No entanto, garantiu que não se vai demitir do cargo.
"Não me vou demitir, não, e não quero", afirmou Nicolas Feraud, acrescentando que a sua equipa foi eleita pela população de Crans-Montana e “não vamos abandonar o navio neste momento” uma vez que têm de estar presentes para ajudar os residentes.
O incêndio terá sido provocado por faíscas decorativas colocadas demasiado perto do teto. Perante esta conclusão, as autoridades locais anunciaram a proibição imediata de todos os tipos de faíscas em espaços de diversão noturna da região.
Na conferência de imprensa foi ainda revelado que havia duas saídas no bar que se incendiaram e que para a dimensão do bar, não era necessário um alarme de incêndio.
O presidente da câmara de Crans-Montana afirmou que cabe aos proprietários do bar Le Constellation garantir o cumprimento das regras de segurança, incluindo o controlo do número de pessoas no interior do espaço. Segundo Nicolas Feraud, a verificação do respeito pelos limites legais de lotação é da responsabilidade da gerência do estabelecimento, cabendo à justiça apurar eventuais responsabilidades pelo incêndio mortal.
O edifício, construído em 1977, foi alvo de uma ampliação em 2015 para incluir uma esplanada exterior coberta.
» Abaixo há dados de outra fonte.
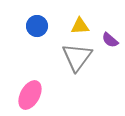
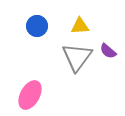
purple semicircle: moved 2 px left, 11 px down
As inspeções realizadas na altura incidiram apenas sobre essa zona exterior, não tendo avaliado as alterações no interior.
Segundo o presidente da câmara, as revisões anuais costumam avaliar riscos de incêndio em áreas como cozinhas e verificar equipamentos de segurança, mas a legislação em vigor não prevê a análise de materiais de insonorização nos tetos.
As autoridades esclareceram que, quando os donos do bar solicitaram o alargamento do horário de funcionamento, foram feitas verificações relacionadas com os níveis de ruído, mas nunca “verificou o estado dos painéis de espuma e se eram à prova de fogo”. As imagens do interior do espaço mostram que o teto estava coberto com esse tipo de material, que terá ardido depois de ter sido atingido por faíscas decorativas usadas no interior do bar.
O autarca garantiu que os serviços municipais teriam atuado de imediato caso tivessem sido alertados para problemas de segurança, acrescentando ainda que teria sido preferível que eventuais preocupações tivessem sido comunicadas antes da tragédia, sublinhando que as críticas surgiram apenas depois do incêndio.
"Teria gostado muito mais que estas pessoas viessem gritar à minha porta e dissessem que esta é uma questão de “não se, mas quando”. É muito fácil vir chorar e gritar agora contra nós, mas e antes?", afirmou Feraud.
A câmara municipal reforça que está a colaborar com as autoridades e que a determinação de responsabilidades cabe agora aos tribunais.
A autarquia está a colaborar com a gerência do bar para apurar o que aconteceu, garantindo transparência, enquanto a determinação de responsabilidades caberá às autoridades competentes. Foi ainda ordenada uma auditoria a todos os estabelecimentos da zona e o reforço das inspeções de segurança.
O incêndio fez 40 mortos e mais de cem feridos.